To tackle this problem, enrichment values are pre-calculated using every other sample in the batch, and these enrichment values are correlated across samples.

The correlation values are then used to filter out highly correlated org-IP samples from being used in the significance test together.

In [1]:
import os
import sys
from pathlib import Path
import pandas as pd

script_path = Path.cwd().parent.parent.parent.parent.parent.parent.parent / "script"
data_path = Path.cwd().parent.parent.parent.parent.parent.parent.parent / "data"
sys.path.append(str(script_path))

### Load the imputed IP table
The correct datestamp is required to find the input files

In [2]:
#%store -r timestamp
timestamp = "2024-07-27"

print(f"Timestamp: {timestamp}")

outprefix = f"{timestamp}_QC_filter_impute"

outdir = Path.cwd() / "output"
preprocessing_out = outdir / f"preprocessing"

Timestamp: 2024-07-27


In [3]:
#### Load bait imputed tables (IPs)
IP_path = preprocessing_out / f"{outprefix}_imputed_table.csv"

try:
    bait_imputed_table = pd.read_csv(IP_path, header=[0, 1], index_col = 0)
except FileNotFoundError:
    print(f"File {IP_path} not found.\nPlease run 1.QC_filter_and_impute.ipynb first or specify the correct timestamp, current value is {timestamp}")
except pd.errors.ParserError:
    print(f"There was an error parsing the CSV file at {IP_path}.")
except Exception as e:
    print(f"An unexpected error occurred: {e}")

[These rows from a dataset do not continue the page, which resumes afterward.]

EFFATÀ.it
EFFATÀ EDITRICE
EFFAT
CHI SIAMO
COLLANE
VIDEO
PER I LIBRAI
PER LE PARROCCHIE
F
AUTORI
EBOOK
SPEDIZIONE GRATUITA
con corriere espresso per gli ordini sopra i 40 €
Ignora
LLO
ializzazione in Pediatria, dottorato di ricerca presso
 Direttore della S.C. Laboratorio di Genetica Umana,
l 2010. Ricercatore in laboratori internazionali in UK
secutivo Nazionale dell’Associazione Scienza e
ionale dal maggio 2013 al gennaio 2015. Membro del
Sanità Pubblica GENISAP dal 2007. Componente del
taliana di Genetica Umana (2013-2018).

### check synthetic proteome (sum of fractions should = 1)

In [4]:
## create synthetic proteome
df = bait_imputed_table

# Define the replicates and the new column names
replicates = [str(i) for i in range(1, 7)]
new_columns = [('synthetic_proteome', f'synthetic_proteome_{i}') for i in range(1, 3)]

# Sum the corresponding replicates 
synthetic_proteome_data = {
    new_col: df.loc[:, df.columns.get_level_values(1).str.endswith(replicate)].sum(axis=1)
    for new_col, replicate in zip(new_columns, replicates)
}

# Convert to DataFrame and concatenate with the original DataFrame
synthetic_proteome_df = pd.DataFrame(synthetic_proteome_data)

# Convert the new DataFrame to a multi-indexed DataFrame
synthetic_proteome_df.columns = pd.MultiIndex.from_tuples(synthetic_proteome_df.columns, names=['Samples', 'Replicates'])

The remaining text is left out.